» WORK TASK
Write out, word for word, only the lines from the one with "a de vanzare" to the end of the data below.

* * *

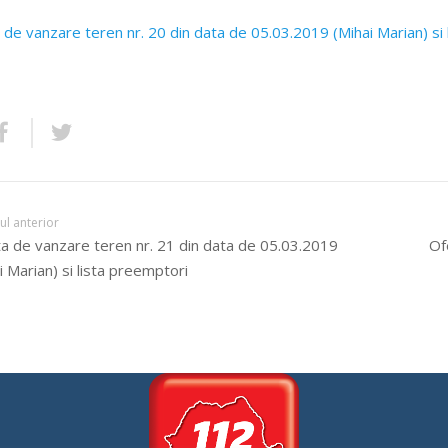
 de vanzare teren nr. 20 din data de 05.03.2019 (Mihai Marian) si 
lul anterior
a de vanzare teren nr. 21 din data de 05.03.2019
Of
i Marian) si lista preemptori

* * *

» SOLUTION FOR THIS EXERCISE
a de vanzare teren nr. 21 din data de 05.03.2019
Of
i Marian) si lista preemptori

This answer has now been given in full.